On pourrait par ailleurs établir un réseau d'observation qui permettrait par exemple aux médias allemands de savoir ce qui se passe dans les autres États membres et comment on y applique le principe du respect des libertés publiques.

M. Ronald KOVEN, World Press Freedom Committee : La crise des caricatures illustre le danger des lois dites sur le « discours de haine ». Le Danemark dispose d'une telle loi, comme la plupart des États membres du Conseil de l'Europe.

Les musulmans de la société civile danoise, au lieu de se contenter de porter plainte auprès du quotidien Jyllands-Posten , qui a le premier publié les caricatures en question, ont exigé que le Procureur général danois engage des poursuites contre ce journal au titre de la loi danoise relative au « discours de haine ». Le procureur régional du Jutland a estimé que de telles poursuites n'étaient pas justifiées.

Les organisations musulmanes danoises ont alors réussi à transformer un litige avec un quotidien en un défi politique pour la société danoise toute entière.

Cela montre que les lois dites sur le « discours de haine » posent un problème majeur. Un gouvernement est critiqué s'il les invoque et il est également critiqué s'il ne les invoque pas. Si le Danemark n'avait pas eu de loi de ce type, les musulmans danois n'auraient eu aucun cadre juridique pour transformer cette question en controverse politique. Ces lois sont un danger public. La société est bien mieux servie par un débat libre et ouvert, même sur des sujets pouvant offenser une partie de l'opinion publique. La Cour européenne des droits de l'homme a souligné dans ses conclusions concernant l'affaire Jersild qu'autoriser des propos choquants et offensants est une condition de la démocratie.

Si les groupes religieux veulent participer aux sociétés démocratiques, ils doivent se préparer à accepter des critiques de leurs convictions les plus profondes. Si ces groupes expriment des demandes justifiées de tolérance religieuse, ils doivent aussi se préparer à tolérer les attitudes critiques à leur égard au sein de leurs sociétés d'accueil. La tolérance doit être à double sens. Elle doit être mutuelle et elle doit inclure le droit de choquer et d'offenser. Aucun système de croyance, même celui de la démocratie laïque elle-même, ne saurait être protégé des critiques, même de celles que certains considèrent comme étant de mauvais goût. Le goût est une question d'opinion et ne devrait pas relever de la législation. C'est une caractéristique des débats ouverts et démocratiques.

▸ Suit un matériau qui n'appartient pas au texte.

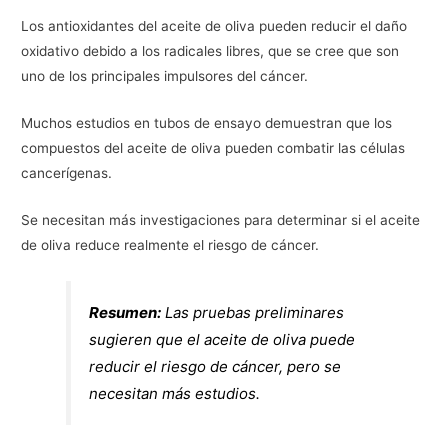
Los antioxidantes del aceite de oliva pueden reducir el daño
oxidativo debido a los radicales libres, que se cree que son
uno de los principales impulsores del cáncer.
Muchos estudios en tubos de ensayo demuestran que los
compuestos del aceite de oliva pueden combatir las células
cancerígenas.
Se necesitan más investigaciones para determinar si el aceite
de oliva reduce realmente el riesgo de cáncer.
Resumen:
Las pruebas preliminares
sugieren que el aceite de oliva puede
reducir el riesgo de cáncer, pero se
necesitan más estudios.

Nous encourageons la sensibilité culturelle, sociale et religieuse. La sensibilité, « oui », mais les compromis quant aux principes fondamentaux de la liberté, « non ». Nous ne voyons aucune raison de présenter des excuses dans l'affaire des caricatures.

Cela dit, je tiens à remarquer que la proposition de résolution de cette commission est à notre avis judicieusement rédigée. Notre seul problème est qu'elle ne contient pas de définition de l'« incitation » à la violence. Nous estimons que la notion d'incitation ne devrait pas être si large et si ambiguë de sorte qu'elle pourrait être utilisée pour restreindre la liberté d'expression. La signification du terme d'« incitation » dans le projet de résolution devrait selon nous être limitée à l'incitation à la violence susceptible d'avoir un effet immédiat.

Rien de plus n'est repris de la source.